As background, you state the following:
In 1990, Mr. and Mrs. M. were divorced in Anderson County. Mrs. M. was named the managing conservator of Baby M. The Final Decree of Divorce provided that Mr. M. shall pay [child support] to Mrs. M. . . . in the amount of $150.00 a month. The Final Decree further provides that all child support payments be made through the office of the District Clerk, who shall remit those payments to Mrs. M., for the support of Baby M.
In 1992, the District Clerk received two instruments from the child support obligee, Mrs. M. The first instrument is entitled "Limited Power of Attorney and Authorization to Release Information" and appears to make Child Support Collections dba In the Interest of Children Inc. the agent of Mrs. M., with the authority to collect and receive the child support payments due Mrs. M. The second instrument is a request that all future child support payments made through the District Clerk's Office be sent to Child Support Collections. Both are notarized.
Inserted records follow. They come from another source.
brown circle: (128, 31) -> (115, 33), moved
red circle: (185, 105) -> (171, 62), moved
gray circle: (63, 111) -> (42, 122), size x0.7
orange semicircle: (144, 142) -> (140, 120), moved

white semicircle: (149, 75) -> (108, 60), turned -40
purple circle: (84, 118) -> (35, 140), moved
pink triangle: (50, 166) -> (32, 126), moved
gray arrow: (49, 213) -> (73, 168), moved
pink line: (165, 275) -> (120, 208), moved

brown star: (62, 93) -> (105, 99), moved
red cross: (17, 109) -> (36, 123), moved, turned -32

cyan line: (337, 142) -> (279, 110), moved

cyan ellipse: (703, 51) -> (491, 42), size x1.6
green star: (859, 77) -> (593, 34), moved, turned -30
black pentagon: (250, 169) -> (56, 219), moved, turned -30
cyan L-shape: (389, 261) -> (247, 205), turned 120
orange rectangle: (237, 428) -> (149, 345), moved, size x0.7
Section 14.05(a) of the Family Code authorizes a district court, in a child custody proceeding, to order either or both parents to, among other things, make periodic payments for the support of the child "in the manner and to or for the benefit of the persons" that the court has specified in the decree. See also White v. Adcock, 666 S.W.2d 222, 225 (Tex. App.--Houston [14th Dist.] 1984, no writ) (emphasizing that court may order payments for support of children "to the persons" specified in decree). This office previously has stated that section 14.05 of the Family Code "confers broad discretion upon the district court in determining to whom child support payments will be made." Attorney General Opinion H-343 (1974) at 1. Generally, in a proceeding in which a court orders periodic child support payments, the court must order that income be withheld from the obligor's earnings and that a court registry, a child support collection office, or the attorney general initially receive the payment. Fam. Code §§ 14.05(e), 14.43(c). The initial receiver of the payment is promptly to distribute the payment, presumably to a person designated in the court order. See id. §§ 14.05(a), 14.43(c); White, 666 S.W.2d at 225. Based on the language of sections 14.05(a) and 14.43(c) of the Family Code, the court of appeals' construction in White, and the statements this office made in Attorney General Opinion H-343, we believe that no person or entity other than the district court is authorized to determine in the original order to whom child support payments will be made or distributed.
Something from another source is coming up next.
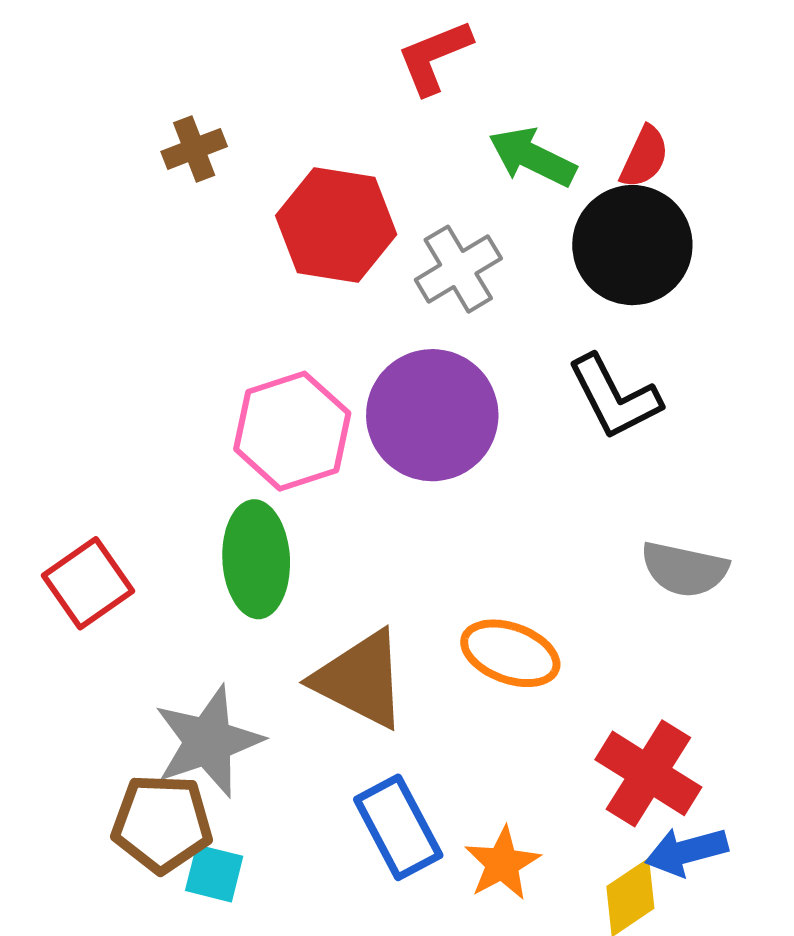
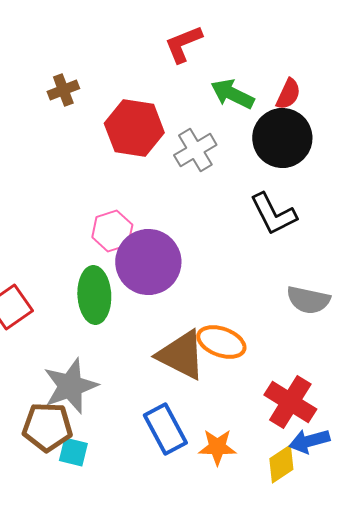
purple circle: (432, 415) -> (148, 262), moved
pink hexagon: (292, 431) -> (112, 231), size x0.7
brown triangle: (360, 679) -> (181, 355), moved
orange star: (502, 863) -> (217, 447), turned 30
Section 14.08 of the Family Code provides the procedure by which a child support order or that portion of a divorce decree pertaining to child support may be modified. Significantly, only the court having continuing, exclusive jurisdiction over the suit affecting the parent-child relationship may, after a motion has been filed and a hearing conducted, modify the order or portion of a divorce decree that provides for child support. Fam. Code § 14.08(a). In our opinion, the court's exclusive power to modify the child support order encompasses the power to modify that part of the order designating the person or persons who is ultimately to receive the child support payments. The court's exclusive power therefore generally precludes modification of that portion of the order designating the person who is to receive the child support payments by any other means.
Generally, of course, the law favors the assignment of contractual rights. See 7 TEX. JUR. 3d Assignments §§ 2, 4, at 175-76, 178. However, if an assignment would be contrary to public policy, the right to assign a contractual provision should not be presumed. See id. § 4, at 178-79. In our opinion, the assignment of the right to receive child support payments is contrary to public policy.
In a case such as the one you raise, a managing conservator accepts the child support payments for the benefit of the child, not for him- or herself. See Hill v. Hill, 819 S.W.2d 570, 572 (Tex. App.--Dallas 1991, writ denied). Child support agreements are, therefore, structured to provide for the best interests of the child. Id. Consequently, a managing conservator may not unilaterally assign to a third party the child's right to child support payments. Instead, the managing conservator must seek the approval of the court with continuing, exclusive jurisdiction over the child, which will consider and protect the child's interest in the child support payments.
We conclude, therefore, that a child support obligee may not modify a child support order simply by filing with the district clerk a limited power of attorney and a request that the payments be sent to a person or entity other than that specified in the court order. The only means by which a person may modify that part of the child support order designating the ultimate recipient of the child support payments is to obtain a court order. Unless the district clerk has received a court order modifying the designation of the ultimate recipient of the child support payments, the district clerk must comply with the terms of the existing court order.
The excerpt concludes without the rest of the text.